To foam roll effectively:

    1. Break each body part/muscle into thirds: upper, middle and lower
    2. Roll back and forth on each third for a minimum of 10 seconds with an aim to build to at least 60 seconds on each.
    3. When first rolling start with minimal body weight. Slowly increase the weight you put through the roller as your body gets used to it.
    4. Start slow and gradually build to a moderate tempo of rolling only, a fast tempo does not mean it will be any more beneficial.


Overall, well performed foam rolling can be a great tool to relieve muscle tightness and soreness as well as increase joint range of movement.  Exercises and rolling performed to reduce stiffness and soreness is done on any muscle of the body.  Whether it be the quadriceps, the hamstring, the iliotibial band, the calf, back and so on, rolling can be extremely beneficial performed correctly.

In another way, foam rollers can be used to help improve balance and strength.  The following can be a challenging and different circuit to test athletes in different ways.  Each exercise should be performed 10 times each and progress through the eight exercises. Have a short rest and then repeat the circuit either one or two times.  These exercises are not necessarily performed at speed but controlled, slow and stable.

Foam rolling is an exercise that I encourage the athletes in my squad to do as a regular routine.  Whether it is before or after exercise or both, or even during exercise, I cannot state its benefits enough. What I am going to explain now is a unique circuit here which involves foam rollers.

For this circuit you will need a couple of rollers – they should be about the same size if possible but I hope you give this a go and it is as challenging as it is beneficial for your balance and core strength.

  1. Plank to pike. With both feet on one roller and hands on another roller (you will probably be about 1 1/2m apart. Start in a plank position, with feet on roller still and roll the roller your hands are on towards your feet until the body becomes a pike position.  Repeat 10 times.  If this is too difficult, just start with hands on the roller and feet on the ground.
  2. In a side plank position with one hand on a roller, stretch and extend the free arm as high as you can (expanding chest). Then bring it back to about elbow height of supporting arm. Repeat this 10 times right and then do the same on the left side. Ensure that the body is straight and the legs are parallel to each other.
  3. Lying in a prone position (on stomach) with arms extended so that elbows are on the roller in front of head.
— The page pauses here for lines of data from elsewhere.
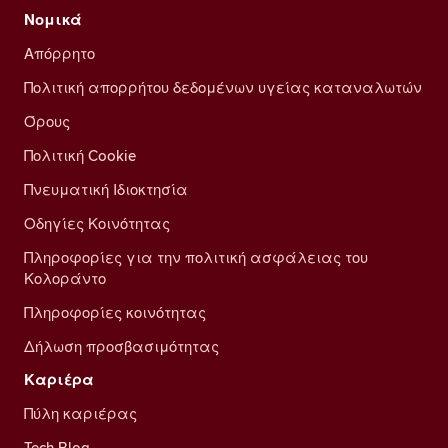
Νομικά
Απόρρητο
Πολιτική απορρήτου δεδομένων υγείας καταναλωτών
Όρους
Πολιτική Cookie
Πνευματική Ιδιοκτησία
Οδηγίες Κοινότητας
Πληροφορίες για την πολιτική ασφάλειας του
Κολοράντο
Πληροφορίες κοινότητας
Δήλωση προσβασιμότητας
Καριέρα
Πύλη καριέρας
Tech Blog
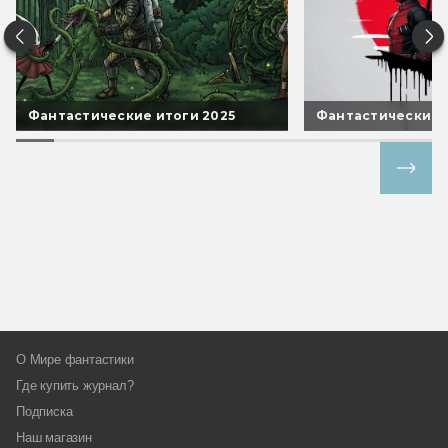
Фантастические итоги 2025
Фантастические 
Все спецпроекты
О Мире фантастики
Где купить журнал?
Подписка
Наш магазин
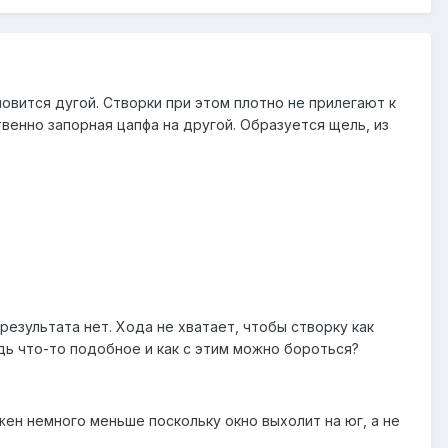
овится дугой. Створки при этом плотно не прилегают к
твенно запорная цапфа на другой. Образуется щель, из
результата нет. Хода не хватает, чтобы створку как
дь что-то подобное и как с этим можно бороться?
жен немного меньше поскольку окно выхолит на юг, а не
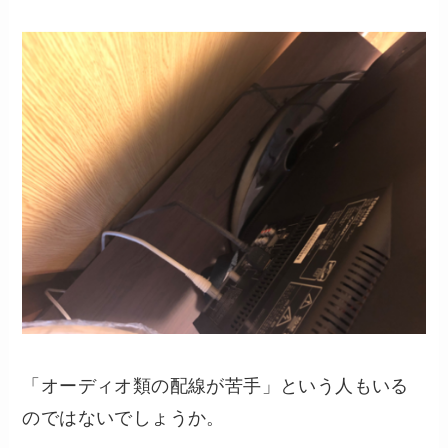
「オーディオ類の配線が苦手」という人もいる
のではないでしょうか。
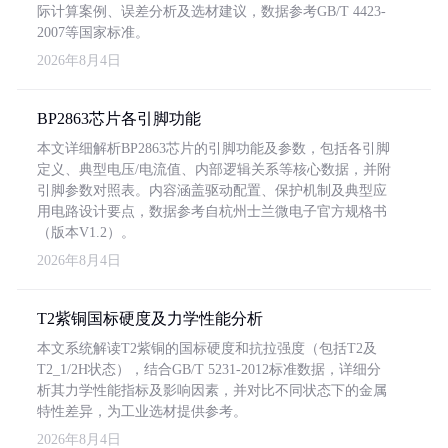
际计算案例、误差分析及选材建议，数据参考GB/T 4423-
2007等国家标准。
2026年8月4日
BP2863芯片各引脚功能
本文详细解析BP2863芯片的引脚功能及参数，包括各引脚
定义、典型电压/电流值、内部逻辑关系等核心数据，并附
引脚参数对照表。内容涵盖驱动配置、保护机制及典型应
用电路设计要点，数据参考自杭州士兰微电子官方规格书
（版本V1.2）。
2026年8月4日
T2紫铜国标硬度及力学性能分析
本文系统解读T2紫铜的国标硬度和抗拉强度（包括T2及
T2_1/2H状态），结合GB/T 5231-2012标准数据，详细分
析其力学性能指标及影响因素，并对比不同状态下的金属
特性差异，为工业选材提供参考。
2026年8月4日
Slowly inhale as you roll the roller towards you pulling your shoulder blades down letting your head, chest and upper back rise (in other words, arch your back). Slowly exhale and lower your body to the starting position.
  4. Mad cat – Place roller under your knees and a second one under your hands in a kneeling position on the floor. Inhale and pull your belly button in to round your back. Then exhale and slowly arch your back, letting your head rise last.
  5. Pointer balance – In the same position as above, once stable and still, raise your right arm and left leg at the same time to balance. Hold slightly then lower and repeat with left arm and right leg. If this is difficult, just do alternate arms and alternate legs only and as you improve move to doing both at the same time.
  6. Standing squat. Stand with your back to the wall and place a foam roller horizontally between you and the wall around the level of your lower back. Slowly bend your knees to lower yourself halfway to the floor.  The roller will roll up your back so try to maintain body contact with the roller at all times as well as the wall.  Then return to standing.